I decided to ask him some more questions.
I arrived in Algiers a few days after the beginning of 1972. A new year, a new life, a new departure. I taught photographic techniques, photoengraving and printing to specially selected students from among the most talented ones at the Algiers College of Art.
I was supposed to be going back to Paris at the start of 1973, but a year passes quickly… I felt fine. I hung around a bit. Then there came the day when a friend in the MLPA asked me to go by car to pick up an activist called Leïla, your mother. A black-skinned woman from the south
of Algeria, daughter of a progressive imam, she was extremely beautiful and, I have to say, had many admirers. She was very cultured, was studying law at the University of Algiers, campaigned for the decolonization of Africa and was very interested in contemporary art and photography. It’s art that brought us together.
The desire to appeal to her spurred me to imagine a different future. Suddenly, when I’d never thought of it before, I was itching to start everything afresh. I was aware that I’d been incredibly fortunate to escape going to prison, being killed. I drew up a balance sheet. After all, had I not spent enough time as a clandestine, hidden, behind-the-scenes operator giving others life and liberty, without ever concerning myself with my own?
We got married. Your brother Atahualpa was born, then José, then you—it was as if, at the age of fifty—I’d been given a bonus life.
“But then why come back to France ten years later?”
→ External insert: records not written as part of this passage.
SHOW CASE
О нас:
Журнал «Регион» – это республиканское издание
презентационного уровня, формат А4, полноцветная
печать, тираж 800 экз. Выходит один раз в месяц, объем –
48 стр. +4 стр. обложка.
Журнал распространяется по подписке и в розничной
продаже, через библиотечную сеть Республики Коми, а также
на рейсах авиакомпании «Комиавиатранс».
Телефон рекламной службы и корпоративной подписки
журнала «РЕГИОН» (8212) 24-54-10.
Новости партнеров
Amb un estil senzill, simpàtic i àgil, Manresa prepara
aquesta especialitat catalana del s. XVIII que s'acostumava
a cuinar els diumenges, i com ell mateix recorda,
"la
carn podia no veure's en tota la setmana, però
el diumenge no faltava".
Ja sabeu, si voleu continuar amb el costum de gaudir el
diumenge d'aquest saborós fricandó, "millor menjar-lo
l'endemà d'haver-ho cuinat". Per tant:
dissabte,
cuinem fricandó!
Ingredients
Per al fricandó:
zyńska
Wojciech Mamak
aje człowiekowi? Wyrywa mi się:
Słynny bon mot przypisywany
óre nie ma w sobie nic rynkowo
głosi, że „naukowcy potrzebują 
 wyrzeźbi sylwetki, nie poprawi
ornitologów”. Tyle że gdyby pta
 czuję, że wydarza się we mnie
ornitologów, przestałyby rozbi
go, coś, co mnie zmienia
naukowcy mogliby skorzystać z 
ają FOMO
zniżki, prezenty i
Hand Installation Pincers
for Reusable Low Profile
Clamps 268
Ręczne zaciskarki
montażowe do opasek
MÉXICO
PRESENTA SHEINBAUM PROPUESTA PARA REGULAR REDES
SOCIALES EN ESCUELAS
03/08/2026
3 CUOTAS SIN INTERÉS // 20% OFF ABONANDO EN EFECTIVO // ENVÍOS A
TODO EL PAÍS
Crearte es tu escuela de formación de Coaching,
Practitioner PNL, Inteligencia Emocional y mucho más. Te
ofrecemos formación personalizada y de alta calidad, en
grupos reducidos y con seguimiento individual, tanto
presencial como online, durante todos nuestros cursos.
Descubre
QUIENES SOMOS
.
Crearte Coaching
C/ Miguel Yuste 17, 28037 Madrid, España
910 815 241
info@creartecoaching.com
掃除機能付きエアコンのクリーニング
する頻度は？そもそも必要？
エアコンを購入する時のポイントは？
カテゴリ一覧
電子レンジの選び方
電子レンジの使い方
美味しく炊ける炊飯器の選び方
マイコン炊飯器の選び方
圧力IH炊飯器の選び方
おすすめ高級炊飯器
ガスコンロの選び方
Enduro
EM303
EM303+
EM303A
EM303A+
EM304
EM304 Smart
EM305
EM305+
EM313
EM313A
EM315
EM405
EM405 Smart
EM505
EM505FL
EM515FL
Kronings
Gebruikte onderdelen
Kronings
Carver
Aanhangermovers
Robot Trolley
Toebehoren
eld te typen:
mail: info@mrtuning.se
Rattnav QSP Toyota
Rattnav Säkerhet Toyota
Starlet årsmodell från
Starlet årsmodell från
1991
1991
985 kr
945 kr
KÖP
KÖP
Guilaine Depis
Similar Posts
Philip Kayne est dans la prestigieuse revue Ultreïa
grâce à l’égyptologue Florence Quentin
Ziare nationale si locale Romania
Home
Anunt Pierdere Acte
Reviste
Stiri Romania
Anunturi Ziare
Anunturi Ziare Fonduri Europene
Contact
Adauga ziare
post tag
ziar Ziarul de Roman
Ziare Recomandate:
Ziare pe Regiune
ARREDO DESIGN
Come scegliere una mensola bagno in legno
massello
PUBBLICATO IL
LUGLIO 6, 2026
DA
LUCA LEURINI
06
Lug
That was Leïla’s choice. She sensed that the wave of religious fundamentalism wasn’t going to be short-lived. I didn’t see anything coming, but she did. As the days passed she noticed how attitudes were getting stricter. She was afraid for you three, ‘our little half-castes’, she was afraid for me, ‘the Jew’, and for herself, a liberated woman who’d married me. We had hope that our mixture would be your wealth; now it was putting you in danger. After a hurried departure, we landed in France in 1982 with no baggage, no work, but three young children, a three-month tourist visa and the hope that things would sort themselves out quickly: foreigners, applicants for immigration, concerned that we might all be sent back to our country of origin, though we didn’t know exactly where that would be since Leïla was Algerian, you three and me…Argentine. When I came back, I saw Georges Mattéi in La Clos des lilas again, just like old times. He’d continued fighting until 1980 and was still working as a journalist and maker of documentaries.
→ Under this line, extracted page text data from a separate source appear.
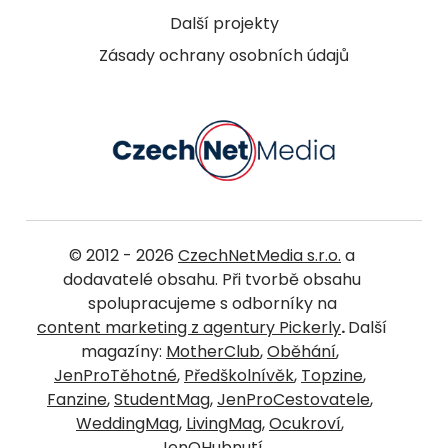
Další projekty
Zásady ochrany osobních údajů
© 2012 - 2026
CzechNetMedia s.r.o.
a
dodavatelé obsahu. Při tvorbě obsahu
spolupracujeme s odborníky na
content marketing z agentury Pickerly
.
Další
magazíny:
MotherClub
,
Oběhání
,
JenProTěhotné
,
Předškolnívěk
,
Topzine
,
Fanzine
,
StudentMag
,
JenProCestovatele
,
WeddingMag
,
LivingMag
,
Ocukroví
,
JenOHubnutí
.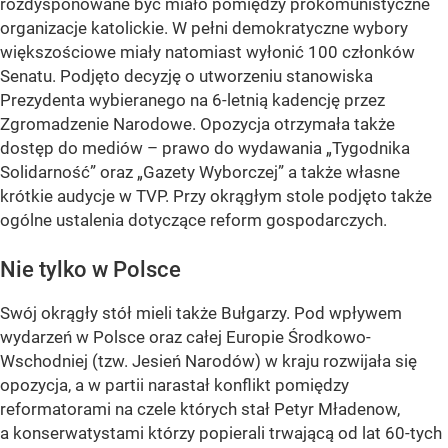
rozdysponowane być miało pomiędzy prokomunistyczne
organizacje katolickie. W pełni demokratyczne wybory
większościowe miały natomiast wyłonić 100 członków
Senatu. Podjęto decyzję o utworzeniu stanowiska
Prezydenta wybieranego na 6-letnią kadencję przez
Zgromadzenie Narodowe. Opozycja otrzymała także
dostęp do mediów – prawo do wydawania „Tygodnika
Solidarność” oraz „Gazety Wyborczej” a także własne
krótkie audycje w TVP. Przy okrągłym stole podjęto także
ogólne ustalenia dotyczące reform gospodarczych.
Nie tylko w Polsce
Swój okrągły stół mieli także Bułgarzy. Pod wpływem
wydarzeń w Polsce oraz całej Europie Środkowo-
Wschodniej (tzw. Jesień Narodów) w kraju rozwijała się
opozycja, a w partii narastał konflikt pomiędzy
reformatorami na czele których stał Petyr Mładenow,
a konserwatystami którzy popierali trwającą od lat 60-tych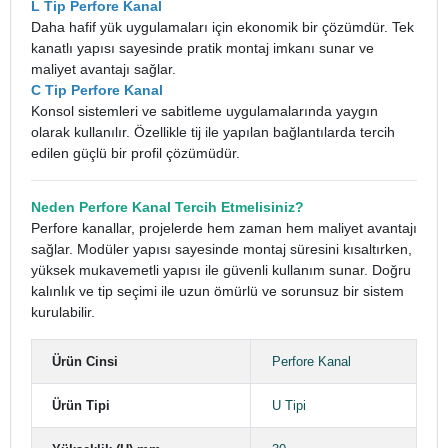
L Tip Perfore Kanal
Daha hafif yük uygulamaları için ekonomik bir çözümdür. Tek
kanatlı yapısı sayesinde pratik montaj imkanı sunar ve
maliyet avantajı sağlar.
C Tip Perfore Kanal
Konsol sistemleri ve sabitleme uygulamalarında yaygın
olarak kullanılır. Özellikle tij ile yapılan bağlantılarda tercih
edilen güçlü bir profil çözümüdür.
Neden Perfore Kanal Tercih Etmelisiniz?
Perfore kanallar, projelerde hem zaman hem maliyet avantajı
sağlar. Modüler yapısı sayesinde montaj süresini kısaltırken,
yüksek mukavemetli yapısı ile güvenli kullanım sunar. Doğru
kalınlık ve tip seçimi ile uzun ömürlü ve sorunsuz bir sistem
kurulabilir.
Ürün Cinsi
Perfore Kanal
Ürün Tipi
U Tipi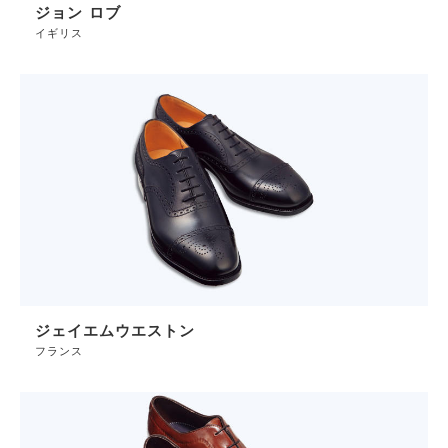
ジョン ロブ
イギリス
ジェイエムウエストン
フランス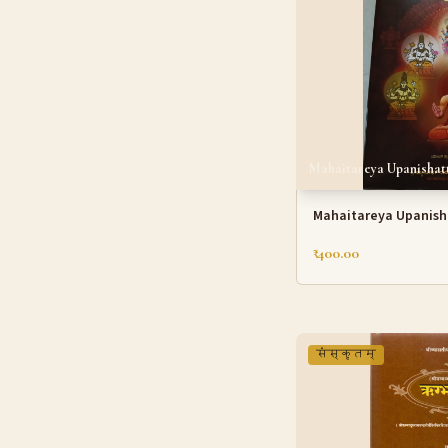
Mahaitareya Upanishat
Mahaitareya Upanish
₹ 400.00
संस्कृतम्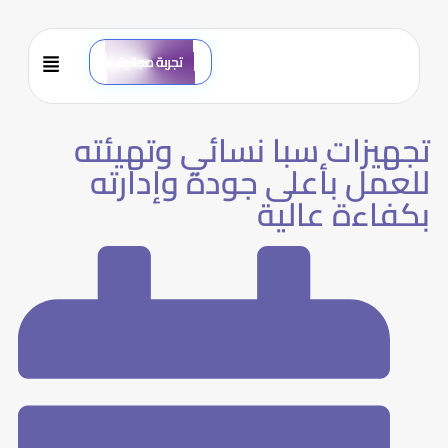
تجربة مجانية
تجهيزات سبا نسائي وتهيئته
للعمل بأعلى جودة وإدارته
بكفاءة عالية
Henri Curiel had died in 1978, assassinated by La Main rouge1 at the foot of his elevator in Rue Rollin. I’d heard about it in Algeria, from the newspapers. We were both much saddened by Henri’s death, which put the seal on the end of an era. We’d grown old—we were no longer in the know. The geopolitical conflicts of the ’80s were beyond us; we had no idea what was at stake anymore. I took up my work as a photographer again and applied for naturalization. You have to be able to live in a country where you’ll be free. We became French in 1992. I was sixty-seven, and I was a young father! I watched you all grow up hoping that, even if I hadn’t been able to give you a better world, I could transmit to you the values for which I’ve never ceased to fight. Today I’m sure I have.
1. ‘The Red Hand’, an obscure organization that is assumed to be in reality an offshoot of the French secret service, which they use to get rid of files that are a nuisance by sabotage and assassination. The death of Henri Curiel is generally attributed to the Main rouge or the OAS, though it’s not absolutely certain.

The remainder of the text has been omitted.